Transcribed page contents

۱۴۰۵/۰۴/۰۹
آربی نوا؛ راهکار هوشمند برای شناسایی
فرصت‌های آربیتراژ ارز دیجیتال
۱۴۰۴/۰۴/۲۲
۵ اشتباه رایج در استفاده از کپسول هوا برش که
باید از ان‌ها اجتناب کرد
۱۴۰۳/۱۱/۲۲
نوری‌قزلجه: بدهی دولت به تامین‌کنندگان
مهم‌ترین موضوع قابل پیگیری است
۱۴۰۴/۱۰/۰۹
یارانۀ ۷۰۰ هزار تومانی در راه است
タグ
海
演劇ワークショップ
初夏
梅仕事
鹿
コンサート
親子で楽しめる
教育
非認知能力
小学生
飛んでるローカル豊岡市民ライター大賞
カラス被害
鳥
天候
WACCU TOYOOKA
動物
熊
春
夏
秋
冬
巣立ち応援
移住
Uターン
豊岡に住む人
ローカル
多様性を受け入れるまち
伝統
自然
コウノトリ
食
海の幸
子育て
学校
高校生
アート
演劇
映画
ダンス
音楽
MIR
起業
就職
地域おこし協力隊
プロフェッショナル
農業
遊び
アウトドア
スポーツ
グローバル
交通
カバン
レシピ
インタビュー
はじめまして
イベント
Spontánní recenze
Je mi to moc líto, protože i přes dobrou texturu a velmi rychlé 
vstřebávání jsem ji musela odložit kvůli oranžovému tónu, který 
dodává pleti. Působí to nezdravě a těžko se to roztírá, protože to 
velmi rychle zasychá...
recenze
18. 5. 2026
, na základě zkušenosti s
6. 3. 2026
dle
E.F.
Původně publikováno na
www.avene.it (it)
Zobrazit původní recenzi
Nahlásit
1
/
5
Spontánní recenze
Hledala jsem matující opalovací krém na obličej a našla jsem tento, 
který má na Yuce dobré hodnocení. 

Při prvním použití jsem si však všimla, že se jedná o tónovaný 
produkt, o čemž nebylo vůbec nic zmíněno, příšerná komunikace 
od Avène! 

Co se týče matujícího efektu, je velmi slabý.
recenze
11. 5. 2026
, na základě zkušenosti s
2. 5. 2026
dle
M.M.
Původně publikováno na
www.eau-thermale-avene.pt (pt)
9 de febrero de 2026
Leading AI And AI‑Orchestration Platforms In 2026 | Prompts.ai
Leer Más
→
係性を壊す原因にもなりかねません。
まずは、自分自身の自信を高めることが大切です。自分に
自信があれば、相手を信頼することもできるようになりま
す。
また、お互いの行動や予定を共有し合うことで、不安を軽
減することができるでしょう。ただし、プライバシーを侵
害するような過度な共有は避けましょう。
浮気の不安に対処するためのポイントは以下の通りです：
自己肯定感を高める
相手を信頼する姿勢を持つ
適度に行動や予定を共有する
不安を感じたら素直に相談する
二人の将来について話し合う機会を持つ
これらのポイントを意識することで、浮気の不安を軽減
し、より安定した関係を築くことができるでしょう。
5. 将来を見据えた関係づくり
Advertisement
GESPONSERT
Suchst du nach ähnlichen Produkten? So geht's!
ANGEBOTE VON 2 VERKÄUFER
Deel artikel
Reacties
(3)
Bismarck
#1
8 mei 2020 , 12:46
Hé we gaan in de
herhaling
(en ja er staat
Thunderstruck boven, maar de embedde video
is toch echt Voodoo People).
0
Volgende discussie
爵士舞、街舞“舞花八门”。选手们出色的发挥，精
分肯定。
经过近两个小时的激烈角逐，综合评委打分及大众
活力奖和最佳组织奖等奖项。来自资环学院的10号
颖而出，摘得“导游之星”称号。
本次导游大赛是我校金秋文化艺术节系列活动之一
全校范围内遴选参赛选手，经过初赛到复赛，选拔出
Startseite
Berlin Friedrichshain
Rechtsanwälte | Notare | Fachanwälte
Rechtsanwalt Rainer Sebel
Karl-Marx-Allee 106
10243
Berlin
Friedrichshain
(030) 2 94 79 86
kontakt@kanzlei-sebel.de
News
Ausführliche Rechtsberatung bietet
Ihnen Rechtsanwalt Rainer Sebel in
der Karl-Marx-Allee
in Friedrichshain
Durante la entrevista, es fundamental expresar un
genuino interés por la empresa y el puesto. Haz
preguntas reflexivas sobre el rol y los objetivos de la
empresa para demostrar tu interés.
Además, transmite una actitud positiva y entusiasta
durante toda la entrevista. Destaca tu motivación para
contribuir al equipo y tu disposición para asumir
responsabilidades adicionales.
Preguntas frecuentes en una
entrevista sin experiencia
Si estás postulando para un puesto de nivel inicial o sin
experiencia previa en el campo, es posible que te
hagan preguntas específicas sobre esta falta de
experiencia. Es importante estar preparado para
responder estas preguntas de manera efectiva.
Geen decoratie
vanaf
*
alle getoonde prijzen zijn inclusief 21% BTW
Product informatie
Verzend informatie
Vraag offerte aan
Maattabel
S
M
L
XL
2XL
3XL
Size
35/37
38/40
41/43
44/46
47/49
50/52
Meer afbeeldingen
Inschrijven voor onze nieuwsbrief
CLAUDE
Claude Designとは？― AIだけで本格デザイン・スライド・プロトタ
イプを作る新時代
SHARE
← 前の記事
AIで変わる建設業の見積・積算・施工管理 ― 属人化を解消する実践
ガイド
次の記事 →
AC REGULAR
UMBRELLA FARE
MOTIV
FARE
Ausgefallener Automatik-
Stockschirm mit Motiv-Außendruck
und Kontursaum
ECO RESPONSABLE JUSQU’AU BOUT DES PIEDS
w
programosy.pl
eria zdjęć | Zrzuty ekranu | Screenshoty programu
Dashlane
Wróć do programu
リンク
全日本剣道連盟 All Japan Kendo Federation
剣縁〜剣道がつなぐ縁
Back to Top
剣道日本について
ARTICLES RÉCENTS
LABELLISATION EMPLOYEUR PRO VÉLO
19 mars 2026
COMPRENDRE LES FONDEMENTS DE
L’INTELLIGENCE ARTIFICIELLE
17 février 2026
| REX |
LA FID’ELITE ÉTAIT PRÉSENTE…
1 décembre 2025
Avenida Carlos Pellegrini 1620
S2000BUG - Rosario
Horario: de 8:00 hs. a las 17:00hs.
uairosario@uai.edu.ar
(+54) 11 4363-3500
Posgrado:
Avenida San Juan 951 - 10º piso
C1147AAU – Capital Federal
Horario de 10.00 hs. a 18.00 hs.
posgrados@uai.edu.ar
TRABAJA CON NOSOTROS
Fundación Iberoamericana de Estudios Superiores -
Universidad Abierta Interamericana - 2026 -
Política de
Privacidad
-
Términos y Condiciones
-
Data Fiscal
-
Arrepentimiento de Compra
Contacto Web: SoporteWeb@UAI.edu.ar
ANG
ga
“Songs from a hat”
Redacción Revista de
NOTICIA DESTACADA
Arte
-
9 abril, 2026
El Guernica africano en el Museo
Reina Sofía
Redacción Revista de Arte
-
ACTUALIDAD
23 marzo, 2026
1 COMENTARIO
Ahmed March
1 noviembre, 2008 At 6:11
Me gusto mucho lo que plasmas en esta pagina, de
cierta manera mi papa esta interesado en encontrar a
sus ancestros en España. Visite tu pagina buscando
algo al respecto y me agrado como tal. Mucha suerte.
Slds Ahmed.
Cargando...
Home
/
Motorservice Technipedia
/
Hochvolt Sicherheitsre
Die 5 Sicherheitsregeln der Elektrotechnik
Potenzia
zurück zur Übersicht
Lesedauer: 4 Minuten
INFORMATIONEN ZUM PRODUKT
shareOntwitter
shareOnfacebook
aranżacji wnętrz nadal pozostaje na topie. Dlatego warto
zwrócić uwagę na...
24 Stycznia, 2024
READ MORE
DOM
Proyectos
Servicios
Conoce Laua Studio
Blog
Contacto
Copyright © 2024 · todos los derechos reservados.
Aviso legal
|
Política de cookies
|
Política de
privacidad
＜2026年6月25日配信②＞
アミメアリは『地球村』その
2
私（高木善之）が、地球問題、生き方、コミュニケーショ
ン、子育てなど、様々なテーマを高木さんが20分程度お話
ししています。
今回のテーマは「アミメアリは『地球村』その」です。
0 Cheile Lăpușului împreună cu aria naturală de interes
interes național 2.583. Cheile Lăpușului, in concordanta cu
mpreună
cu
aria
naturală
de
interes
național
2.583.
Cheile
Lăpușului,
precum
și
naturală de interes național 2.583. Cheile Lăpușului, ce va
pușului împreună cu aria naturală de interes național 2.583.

_The task_
Give the number of lines above that contain the word "naturală", with no other text.

_Response_
4